Las relaciones entre Estados Unidos y Cuba atraviesan un momento de alta tensión tras la captura del presidente venezolano, Nicolás Maduro, el 3 de enero. Washington ha incrementado la presión sobre La Habana, mientras Cuba responde con un discurso firme de defensa nacional.
Donald Trump y el secretario de Estado Marco Rubio calificaron a Cuba como una “nación fallida” y advirtieron sobre la crisis económica que atraviesa la isla, agravada por la escasez de bienes básicos, apagones prolongados y migración masiva. Tras el derrocamiento de Maduro, EE.UU. cortó el suministro de petróleo venezolano a Cuba, que representaba cerca del 30 % de sus necesidades energéticas.

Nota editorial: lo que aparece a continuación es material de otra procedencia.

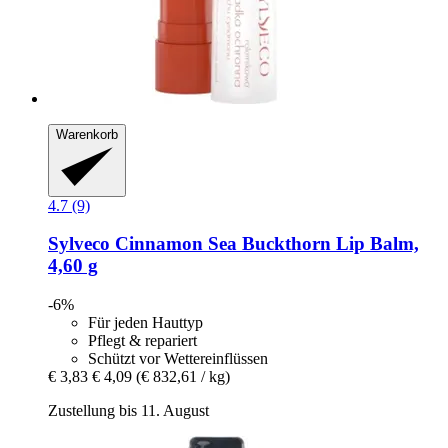
Warenkorb
4.7 (9)
Sylveco
Cinnamon Sea Buckthorn Lip Balm,
4,60 g
-6%
Für jeden Hauttyp
Pflegt & repariert
Schützt vor Wettereinflüssen
€ 3,83
€ 4,09
(€ 832,61 / kg)
Zustellung bis 11. August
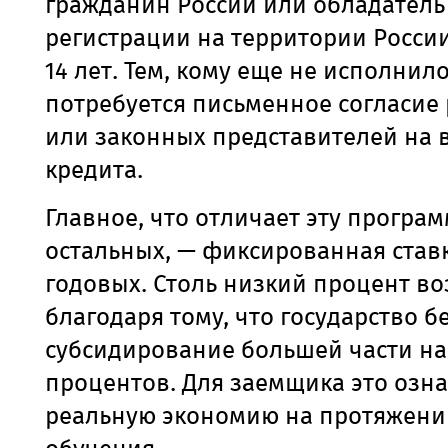
гражданин России или обладатель
регистрации на территории Росси
14 лет. Тем, кому еще не исполнилос
потребуется письменное согласие
или законных представителей на 
кредита.
Главное, что отличает эту програм
остальных, — фиксированная ставк
годовых. Столь низкий процент в
благодаря тому, что государство б
субсидирование большей части н
процентов. Для заемщика это озн
реальную экономию на протяжении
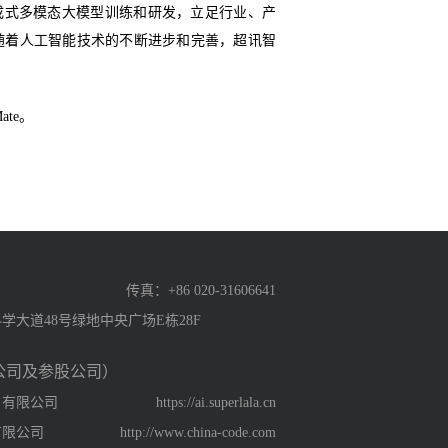
生成式多模态大模型训练和研发，立足行业、产
随着人工智能技术的不断进步和完善，超讯智
ate。
传真：+86 020-31606641
大道48号绿地中央广场E栋28F
公司及参股公司）
）有限公司
https://ai.superlala.cn
有限公司
http://www.china-code.com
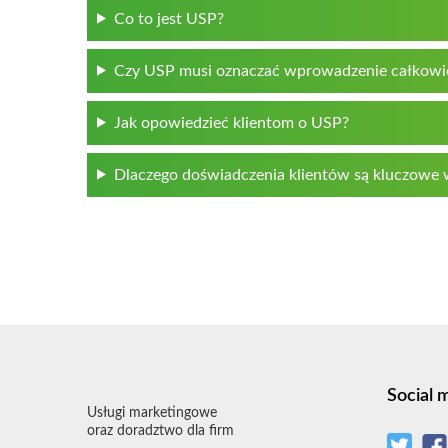
Co to jest USP?
Czy USP musi oznaczać wprowadzenie całkowi
Jak opowiedzieć klientom o USP?
Dlaczego doświadczenia klientów są kluczowe
Social 
Usługi marketingowe
oraz doradztwo dla firm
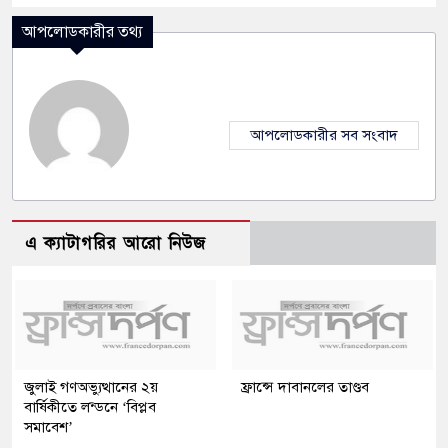
আপলোডকারীর তথ্য
আপলোডকারীর সব সংবাদ
এ ক্যাটাগরির আরো নিউজ
জুলাই গণঅভ্যুত্থানের ২য়
ফ্রান্সে দাবানলের তাণ্ডব
বার্ষিকীতে লন্ডনে ‘বিপ্লব
সমাবেশ’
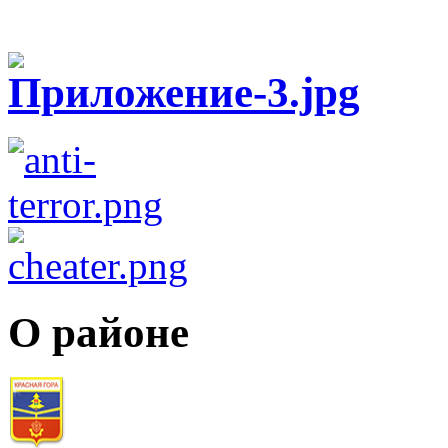
О районе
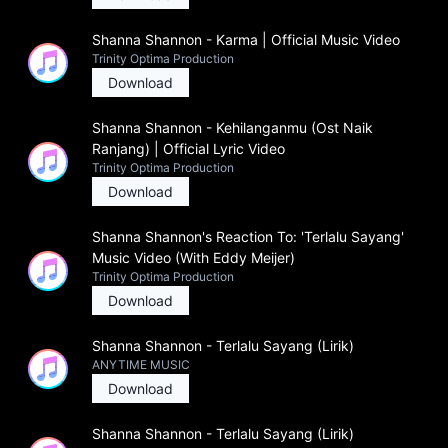
Shanna Shannon - Karma | Official Music Video
Trinity Optima Production
Download
Shanna Shannon - Kehilanganmu (Ost Naik
Ranjang) | Official Lyric Video
Trinity Optima Production
Download
Shanna Shannon's Reaction To: 'Terlalu Sayang'
Music Video (With Eddy Meijer)
Trinity Optima Production
Download
Shanna Shannon - Terlalu Sayang (Lirik)
ANYTIME MUSIC
Download
Shanna Shannon - Terlalu Sayang (Lirik)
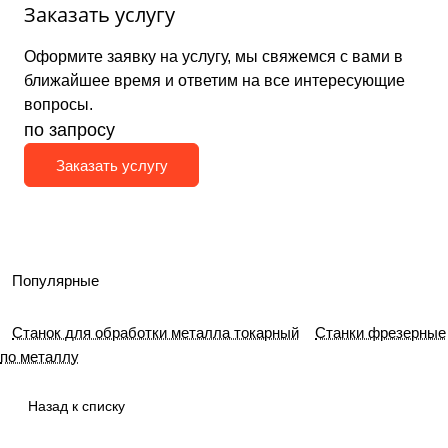
Заказать услугу
Оформите заявку на услугу, мы свяжемся с вами в
ближайшее время и ответим на все интересующие
вопросы.
по зап
р
осу
Заказать услугу
Популярные
Станок для обработки металла токарный
Станки фрезерные
по металлу
Назад к списку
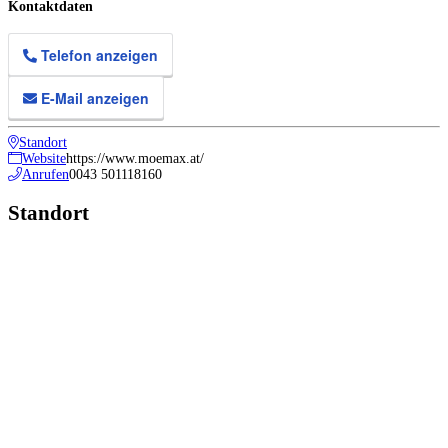
Kontaktdaten
Telefon anzeigen
E-Mail anzeigen
Standort
Website
https://www.moemax.at/
Anrufen
0043 501118160
Standort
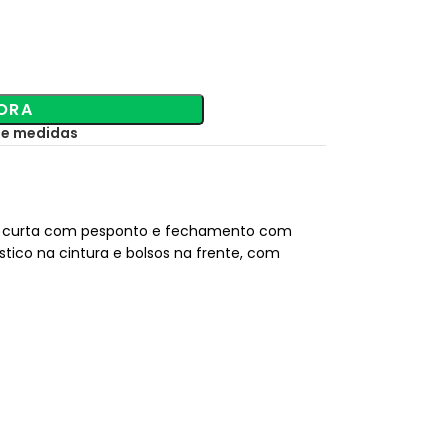
ORA
de medidas
a curta com pesponto e fechamento com
tico na cintura e bolsos na frente, com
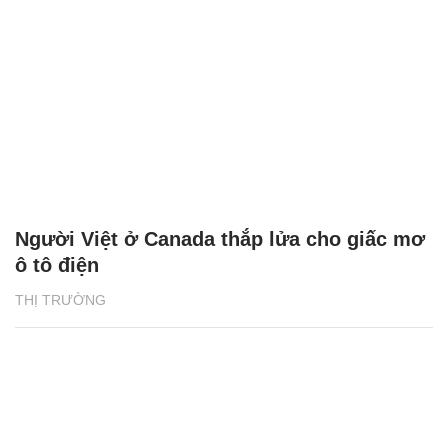
Người Việt ở Canada thắp lửa cho giấc mơ
ô tô điện
THỊ TRƯỜNG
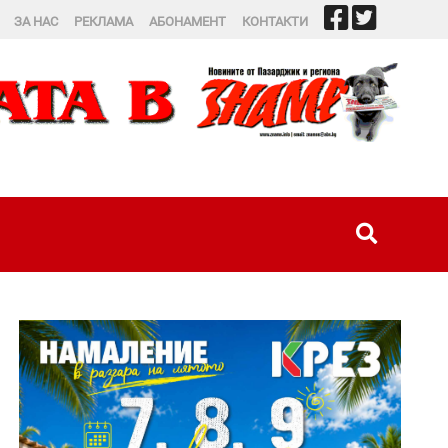
ЗА НАС
РЕКЛАМА
АБОНАМЕНТ
КОНТАКТИ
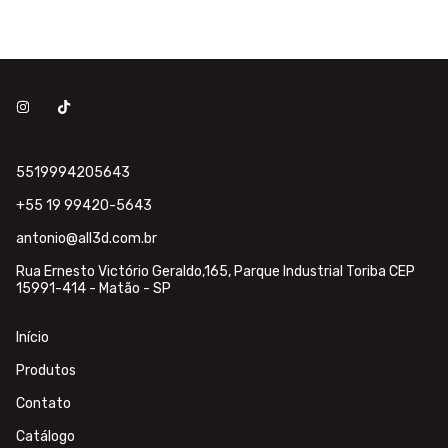
5519994205643
+55 19 99420-5643
antonio@all3d.com.br
Rua Ernesto Victório Geraldo,165, Parque Industrial Toriba CEP
15991-414 - Matão - SP
Início
Produtos
Contato
Catálogo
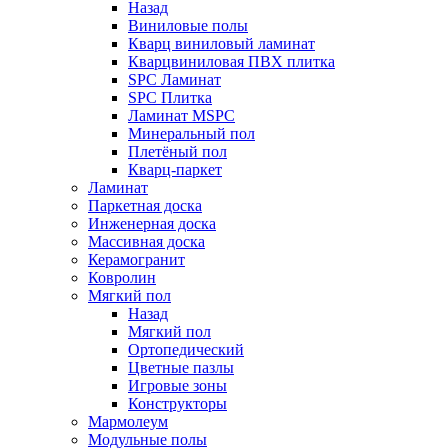
Назад
Виниловые полы
Кварц виниловый ламинат
Кварцвиниловая ПВХ плитка
SPC Ламинат
SPC Плитка
Ламинат MSPC
Минеральный пол
Плетёный пол
Кварц-паркет
Ламинат
Паркетная доска
Инженерная доска
Массивная доска
Керамогранит
Ковролин
Мягкий пол
Назад
Мягкий пол
Ортопедический
Цветные пазлы
Игровые зоны
Конструкторы
Мармолеум
Модульные полы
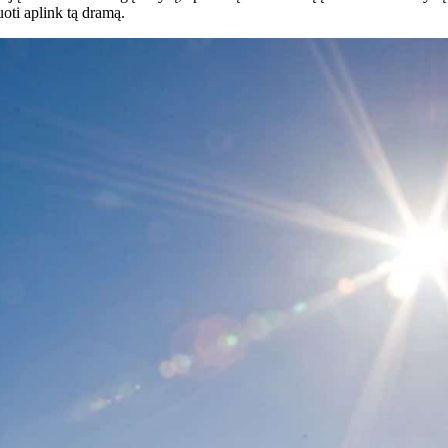
uoti aplink tą dramą.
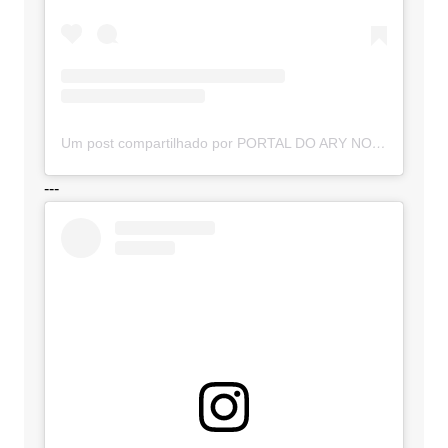
Um post compartilhado por PORTAL DO ARY NOTÍCIAS (@portaldoarynoticias)
---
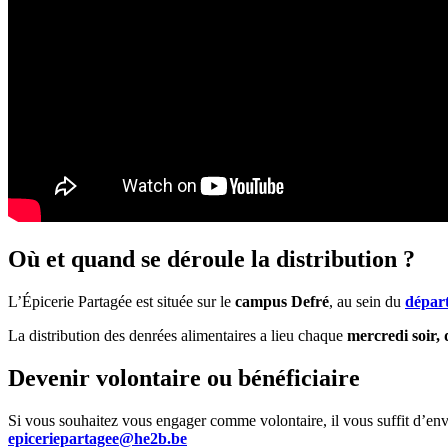
Où et quand se déroule la distribution ?
L’Épicerie Partagée est située sur le
campus Defré
, au sein du
dépar
La distribution des denrées alimentaires a lieu chaque
mercredi soir,
Devenir volontaire ou bénéficiaire
Si vous souhaitez vous engager comme volontaire, il vous suffit d’env
epiceriepartagee@he2b.be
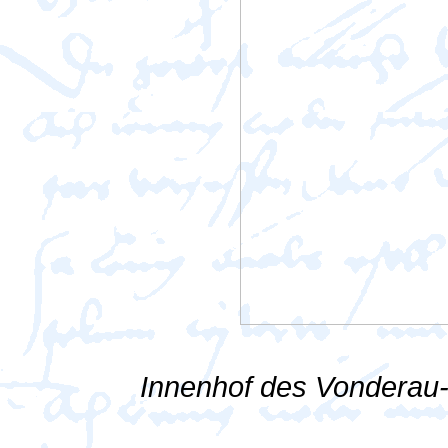
Innenhof des Vonderau-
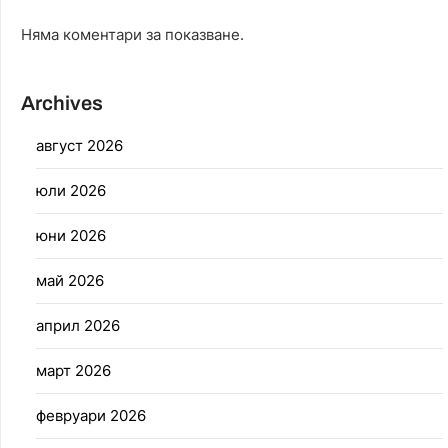
Няма коментари за показване.
Archives
август 2026
юли 2026
юни 2026
май 2026
април 2026
март 2026
февруари 2026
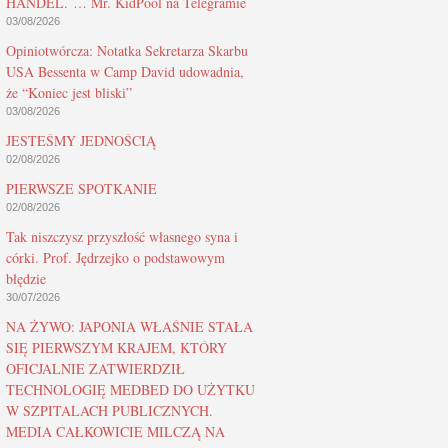
HANDEL. … Mr. KidPool na Telegramie
03/08/2026
Opiniotwórcza: Notatka Sekretarza Skarbu
USA Bessenta w Camp David udowadnia,
że “Koniec jest bliski”
03/08/2026
JESTEŚMY JEDNOŚCIĄ
02/08/2026
PIERWSZE SPOTKANIE
02/08/2026
Tak niszczysz przyszłość własnego syna i
córki. Prof. Jędrzejko o podstawowym
błędzie
30/07/2026
NA ŻYWO: JAPONIA WŁAŚNIE STAŁA
SIĘ PIERWSZYM KRAJEM, KTÓRY
OFICJALNIE ZATWIERDZIŁ
TECHNOLOGIĘ MEDBED DO UŻYTKU
W SZPITALACH PUBLICZNYCH.
MEDIA CAŁKOWICIE MILCZĄ NA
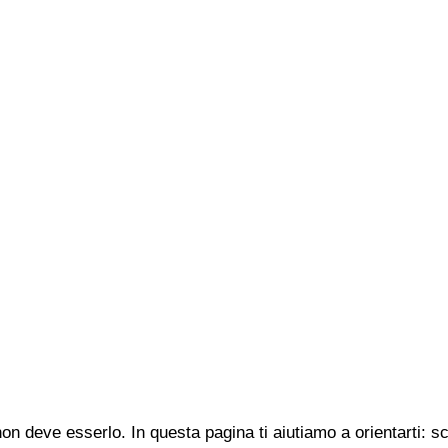
n deve esserlo. In questa pagina ti aiutiamo a orientarti: s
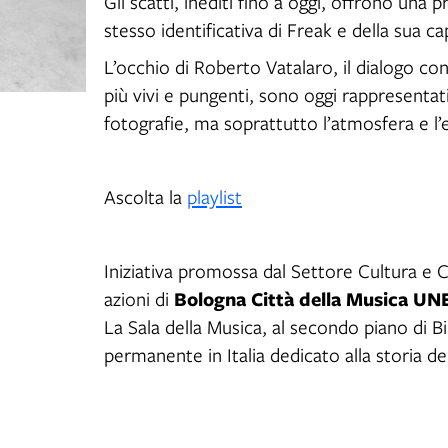
Gli scatti, inediti fino a oggi, offrono una
stesso identificativa di Freak e della sua c
L’occhio di Roberto Vatalaro, il dialogo con 
più vivi e pungenti, sono oggi rappresenta
fotografie, ma soprattutto l’atmosfera e l
Ascolta la
playlist
Iniziativa promossa dal Settore Cultura e 
Bologna Città della Musica U
azioni di
La Sala della Musica, al secondo piano di B
permanente in Italia dedicato alla storia de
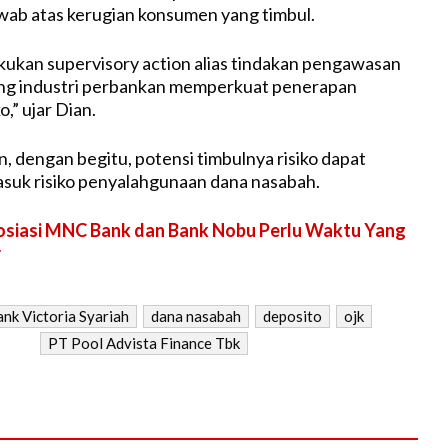
ab atas kerugian konsumen yang timbul.
ukan supervisory action alias tindakan pengawasan
g industri perbankan memperkuat penerapan
,” ujar Dian.
 dengan begitu, potensi timbulnya risiko dapat
masuk risiko penyalahgunaan dana nasabah.
siasi MNC Bank dan Bank Nobu Perlu Waktu Yang
r
nk Victoria Syariah
dana nasabah
deposito
ojk
PT Pool Advista Finance Tbk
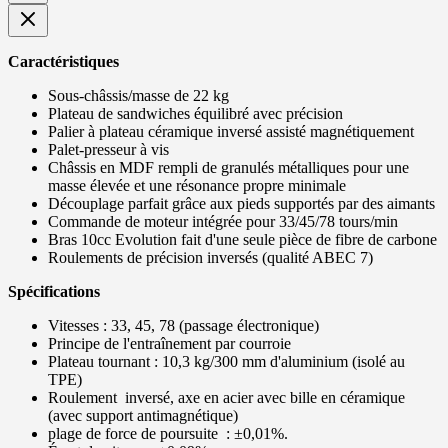
Caractéristiques
Sous-châssis/masse de 22 kg
Plateau de sandwiches équilibré avec précision
Palier à plateau céramique inversé assisté magnétiquement
Palet-presseur à vis
Châssis en MDF rempli de granulés métalliques pour une
masse élevée et une résonance propre minimale
Découplage parfait grâce aux pieds supportés par des aimants
Commande de moteur intégrée pour 33/45/78 tours/min
Bras 10cc Evolution fait d'une seule pièce de fibre de carbone
Roulements de précision inversés (qualité ABEC 7)
Spécifications
Vitesses : 33, 45, 78 (passage électronique)
Principe de l'entraînement par courroie
Plateau tournant : 10,3 kg/300 mm d'aluminium (isolé au
TPE)
Roulement inversé, axe en acier avec bille en céramique
(avec support antimagnétique)
plage de force de poursuite : ±0,01%.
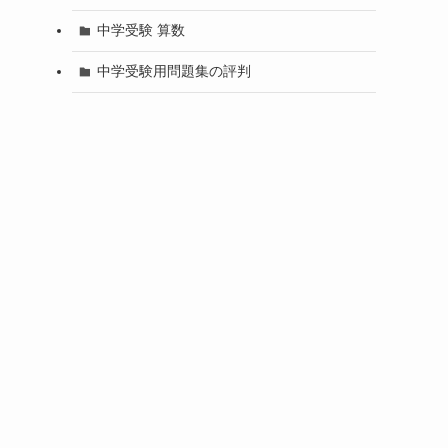
中学受験 算数
中学受験用問題集の評判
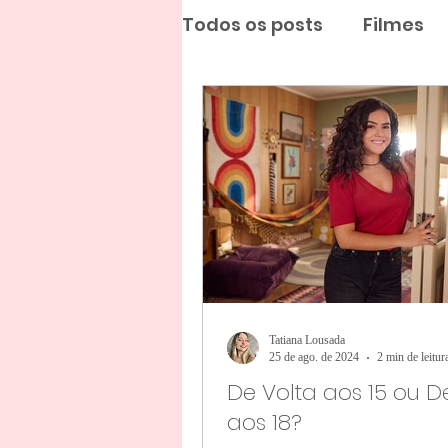
Todos os posts
Filmes
Tatiana Lousada
25 de ago. de 2024
2 min de leitur
De Volta aos 15 ou D
aos 18?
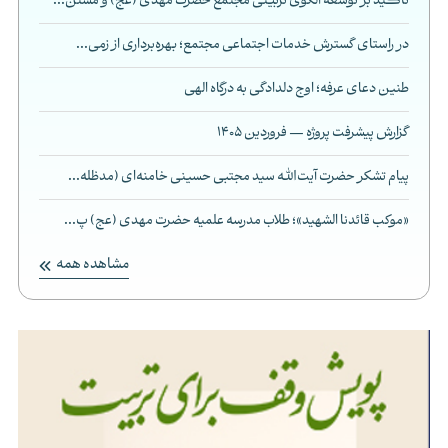
تاکید بر توسعه الگوی تربیتی مجتمع حضرت مهدی (عج) و مستن...
در راستای گسترش خدمات اجتماعی مجتمع؛ بهره‌برداری از زمی...
طنین دعای عرفه؛ اوج دلدادگی به درگاه الهی
گزارش پیشرفت پروژه — فروردین 1405
پیام تشکر حضرت آیت‌الله سید مجتبی حسینی خامنه‌ای (مدظله...
«موکب قائدنا الشهید»؛ طلاب مدرسه علمیه حضرت مهدی (عج) پ...
مشاهده همه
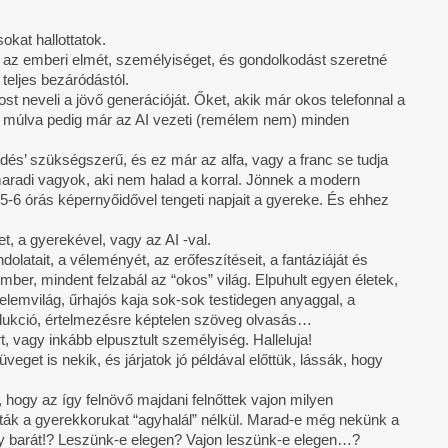
okat hallottatok.
 az emberi elmét, személyiséget, és gondolkodást szeretné
teljes bezáródástól.
 neveli a jövő generációját. Őket, akik már okos telefonnal a
év múlva pedig már az AI vezeti (remélem nem) minden
dés’ szükségszerű, és ez már az alfa, vagy a franc se tudja
aradi vagyok, aki nem halad a korral. Jönnek a modern
 5-6 órás képernyőidővel tengeti napjait a gyereke. És ehhez
…
, a gyerekével, vagy az AI -val.
latait, a véleményét, az erőfeszítéseit, a fantáziáját és
mber, mindent felzabál az “okos” világ. Elpuhult egyen életek,
elemvilág, űrhajós kaja sok-sok testidegen anyaggal, a
rodukció, értelmezésre képtelen szöveg olvasás…
rt, vagy inkább elpusztult személyiség. Halleluja!
get is nekik, és járjatok jó példával előttük, lássák, hogy
 hogy az így felnövő majdani felnőttek vajon milyen
ák a gyerekkorukat “agyhalál” nélkül. Marad-e még nekünk a
gy barát!? Leszünk-e elegen? Vajon leszünk-e elegen…?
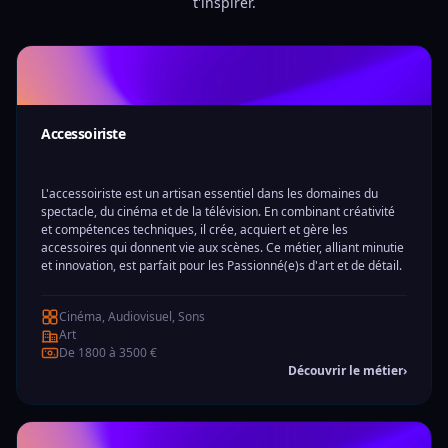
t'inspirer.
Accessoiriste
L'accessoiriste est un artisan essentiel dans les domaines du
spectacle, du cinéma et de la télévision. En combinant créativité
et compétences techniques, il crée, acquiert et gère les
accessoires qui donnent vie aux scènes. Ce métier, alliant minutie
et innovation, est parfait pour les Passionné(e)s d'art et de détail.
Cinéma, Audiovisuel, Sons
Art
De 1800 à 3500 €
Découvrir le métier
›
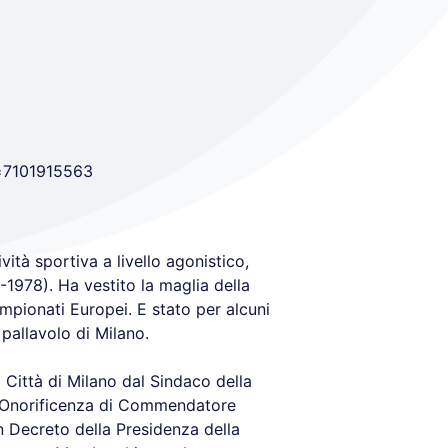
d=7101915563
ività sportiva a livello agonistico,
-1978). Ha vestito la maglia della
mpionati Europei. E stato per alcuni
pallavolo di Milano.
 Città di Milano dal Sindaco della
 la Onorificenza di Commendatore
on Decreto della Presidenza della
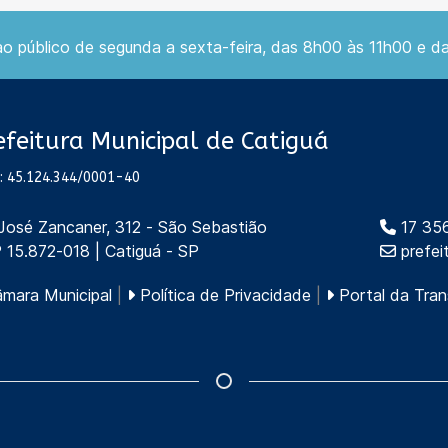
 público de segunda a sexta-feira, das 8h00 às 11h00 e d
efeitura Municipal de Catiguá
: 45.124.344/0001-40
 José Zancaner, 312 - São Sebastião
17 35
 15.872-018 | Catiguá - SP
prefei
mara Municipal
|
Política de Privacidade
|
Portal da Tran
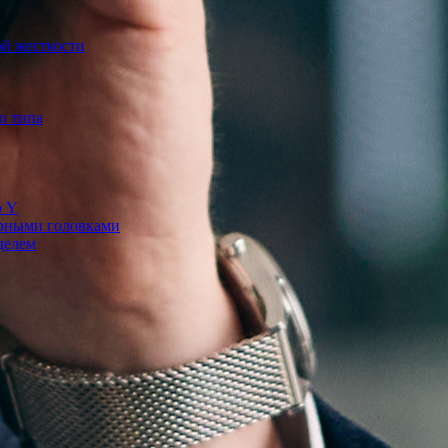
й жесткости
о типа
ю Y
ерными головками
делем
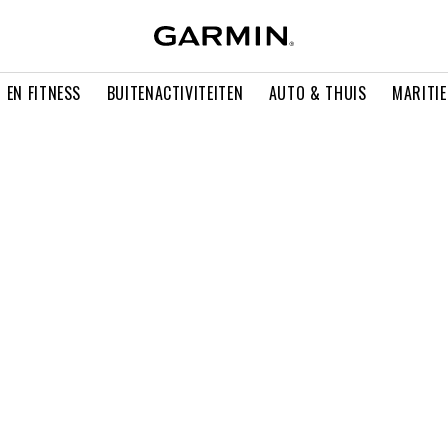
 EN FITNESS
BUITENACTIVITEITEN
AUTO & THUIS
MARITI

Pese a la hostilidad, Trump insinuó una posible negociación, mientras Díaz-Canel negó conversaciones formales, reiterando que Cuba no cederá bajo presión ni coerción. El canciller Bruno Rodríguez y el Consejo Nacional de Defensa cubano reafirmaron la disposición de la isla a defenderse “hasta con la última gota de sangre” y actualizaron el plan para declarar estado de guerra, dejando claro que cualquier entendimiento solo será “serio y responsable”.
En estas dos semanas, el diálogo ha sido mínimo, pero los temas centrales siguen siendo petróleo, crisis económica y la posibilidad de negociación, en un escenario marcado por la retórica beligerante y la firmeza de ambos países.